● THE TASK: Collect every line below that contains the word "close".

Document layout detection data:
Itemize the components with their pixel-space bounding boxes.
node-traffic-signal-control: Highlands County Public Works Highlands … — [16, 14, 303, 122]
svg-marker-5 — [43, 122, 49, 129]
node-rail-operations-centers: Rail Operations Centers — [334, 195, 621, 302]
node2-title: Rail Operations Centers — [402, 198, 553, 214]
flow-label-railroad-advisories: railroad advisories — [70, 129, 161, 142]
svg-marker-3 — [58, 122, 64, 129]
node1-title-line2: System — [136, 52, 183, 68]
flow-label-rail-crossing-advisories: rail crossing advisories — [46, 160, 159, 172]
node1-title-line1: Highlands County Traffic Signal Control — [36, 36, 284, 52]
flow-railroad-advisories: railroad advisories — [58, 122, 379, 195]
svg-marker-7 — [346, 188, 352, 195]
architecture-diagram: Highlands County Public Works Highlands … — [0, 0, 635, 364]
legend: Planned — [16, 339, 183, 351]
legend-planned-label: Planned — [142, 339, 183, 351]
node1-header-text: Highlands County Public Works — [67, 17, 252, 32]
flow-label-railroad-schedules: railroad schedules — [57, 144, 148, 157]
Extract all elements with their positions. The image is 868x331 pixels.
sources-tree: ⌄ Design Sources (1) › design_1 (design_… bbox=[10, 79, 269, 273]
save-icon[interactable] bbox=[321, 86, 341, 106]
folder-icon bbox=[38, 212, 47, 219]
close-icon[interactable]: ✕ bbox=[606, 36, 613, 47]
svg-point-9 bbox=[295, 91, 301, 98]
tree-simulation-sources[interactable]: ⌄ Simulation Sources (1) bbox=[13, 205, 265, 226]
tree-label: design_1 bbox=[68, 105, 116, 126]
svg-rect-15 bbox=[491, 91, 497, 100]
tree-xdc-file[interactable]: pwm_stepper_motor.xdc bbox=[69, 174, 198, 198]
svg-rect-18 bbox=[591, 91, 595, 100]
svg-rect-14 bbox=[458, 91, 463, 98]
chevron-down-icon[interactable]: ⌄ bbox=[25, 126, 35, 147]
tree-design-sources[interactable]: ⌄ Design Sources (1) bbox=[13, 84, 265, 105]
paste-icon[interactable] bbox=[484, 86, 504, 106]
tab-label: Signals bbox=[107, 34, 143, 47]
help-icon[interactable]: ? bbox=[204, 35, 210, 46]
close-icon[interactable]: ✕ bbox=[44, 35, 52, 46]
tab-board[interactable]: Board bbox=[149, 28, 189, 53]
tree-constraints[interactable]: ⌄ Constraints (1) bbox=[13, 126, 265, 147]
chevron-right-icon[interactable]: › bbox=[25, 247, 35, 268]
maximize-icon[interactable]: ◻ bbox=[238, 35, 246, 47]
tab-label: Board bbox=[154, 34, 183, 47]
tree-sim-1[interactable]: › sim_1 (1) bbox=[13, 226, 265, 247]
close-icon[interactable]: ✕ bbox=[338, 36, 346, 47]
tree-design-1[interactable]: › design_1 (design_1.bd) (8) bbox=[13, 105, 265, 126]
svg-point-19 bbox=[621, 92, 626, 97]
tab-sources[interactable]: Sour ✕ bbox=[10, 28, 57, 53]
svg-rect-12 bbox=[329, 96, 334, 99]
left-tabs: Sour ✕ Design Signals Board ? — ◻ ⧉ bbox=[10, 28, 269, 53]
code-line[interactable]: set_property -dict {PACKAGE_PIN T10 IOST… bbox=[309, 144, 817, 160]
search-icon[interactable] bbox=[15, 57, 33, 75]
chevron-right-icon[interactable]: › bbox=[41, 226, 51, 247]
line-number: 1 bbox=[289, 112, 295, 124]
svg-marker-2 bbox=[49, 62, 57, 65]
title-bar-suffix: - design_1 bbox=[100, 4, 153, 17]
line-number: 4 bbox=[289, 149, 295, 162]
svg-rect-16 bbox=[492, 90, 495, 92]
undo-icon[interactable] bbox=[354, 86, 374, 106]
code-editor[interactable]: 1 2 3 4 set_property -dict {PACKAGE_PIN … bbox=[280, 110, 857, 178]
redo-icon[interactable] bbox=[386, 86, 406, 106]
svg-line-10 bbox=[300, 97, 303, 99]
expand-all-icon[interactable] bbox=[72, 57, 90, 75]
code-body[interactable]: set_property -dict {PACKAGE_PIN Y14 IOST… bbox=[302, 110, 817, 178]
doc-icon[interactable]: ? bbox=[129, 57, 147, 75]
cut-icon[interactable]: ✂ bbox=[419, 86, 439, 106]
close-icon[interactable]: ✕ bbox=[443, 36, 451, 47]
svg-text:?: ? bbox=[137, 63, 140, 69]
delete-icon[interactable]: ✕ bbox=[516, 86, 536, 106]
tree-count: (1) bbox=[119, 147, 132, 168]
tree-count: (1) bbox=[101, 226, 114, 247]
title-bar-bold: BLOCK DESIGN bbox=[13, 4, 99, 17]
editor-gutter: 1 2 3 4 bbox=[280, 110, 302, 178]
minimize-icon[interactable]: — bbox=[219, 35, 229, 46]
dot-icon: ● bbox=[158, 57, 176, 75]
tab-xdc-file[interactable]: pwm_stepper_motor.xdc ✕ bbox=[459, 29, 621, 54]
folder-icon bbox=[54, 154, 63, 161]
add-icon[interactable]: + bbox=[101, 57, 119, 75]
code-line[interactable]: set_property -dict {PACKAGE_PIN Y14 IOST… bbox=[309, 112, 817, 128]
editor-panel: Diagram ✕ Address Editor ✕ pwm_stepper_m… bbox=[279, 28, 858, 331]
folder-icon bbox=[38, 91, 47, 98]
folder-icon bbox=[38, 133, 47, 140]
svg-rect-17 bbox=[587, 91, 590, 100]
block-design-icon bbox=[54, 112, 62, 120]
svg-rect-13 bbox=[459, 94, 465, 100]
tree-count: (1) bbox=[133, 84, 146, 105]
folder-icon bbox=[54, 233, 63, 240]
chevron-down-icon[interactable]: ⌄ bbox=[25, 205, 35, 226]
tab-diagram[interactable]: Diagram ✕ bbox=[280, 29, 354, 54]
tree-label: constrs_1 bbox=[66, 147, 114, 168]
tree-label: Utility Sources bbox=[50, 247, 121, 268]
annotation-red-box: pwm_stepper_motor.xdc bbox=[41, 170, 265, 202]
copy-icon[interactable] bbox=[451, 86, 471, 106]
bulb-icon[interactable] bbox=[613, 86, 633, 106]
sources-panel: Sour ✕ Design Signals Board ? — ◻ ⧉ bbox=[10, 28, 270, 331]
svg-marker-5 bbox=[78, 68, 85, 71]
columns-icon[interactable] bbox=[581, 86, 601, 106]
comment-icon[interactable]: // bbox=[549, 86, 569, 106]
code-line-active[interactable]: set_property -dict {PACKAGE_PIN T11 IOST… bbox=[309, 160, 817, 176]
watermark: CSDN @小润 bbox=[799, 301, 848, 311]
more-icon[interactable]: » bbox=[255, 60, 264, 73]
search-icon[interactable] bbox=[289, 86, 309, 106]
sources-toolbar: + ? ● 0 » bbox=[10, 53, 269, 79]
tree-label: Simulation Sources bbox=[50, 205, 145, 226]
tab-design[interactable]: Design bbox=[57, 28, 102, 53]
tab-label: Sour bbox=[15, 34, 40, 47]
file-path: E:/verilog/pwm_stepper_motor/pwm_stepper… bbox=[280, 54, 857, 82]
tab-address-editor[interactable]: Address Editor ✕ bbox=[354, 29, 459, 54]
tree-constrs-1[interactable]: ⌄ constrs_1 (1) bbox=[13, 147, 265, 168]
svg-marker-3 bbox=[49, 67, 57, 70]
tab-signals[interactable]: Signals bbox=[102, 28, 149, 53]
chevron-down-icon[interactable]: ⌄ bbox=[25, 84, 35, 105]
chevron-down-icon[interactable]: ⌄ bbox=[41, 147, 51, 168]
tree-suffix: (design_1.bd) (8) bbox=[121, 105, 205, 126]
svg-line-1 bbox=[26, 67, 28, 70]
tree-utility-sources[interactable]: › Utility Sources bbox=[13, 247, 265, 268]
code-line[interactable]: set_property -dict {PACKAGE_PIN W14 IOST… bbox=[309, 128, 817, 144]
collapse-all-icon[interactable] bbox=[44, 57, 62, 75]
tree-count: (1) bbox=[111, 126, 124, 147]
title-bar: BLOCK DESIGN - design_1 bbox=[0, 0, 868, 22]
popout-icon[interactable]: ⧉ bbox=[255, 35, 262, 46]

● SOLUTION FOR THIS EXERCISE:
close-icon[interactable]: ✕ bbox=[606, 36, 613, 47]
close-icon[interactable]: ✕ bbox=[44, 35, 52, 46]
close-icon[interactable]: ✕ bbox=[338, 36, 346, 47]
close-icon[interactable]: ✕ bbox=[443, 36, 451, 47]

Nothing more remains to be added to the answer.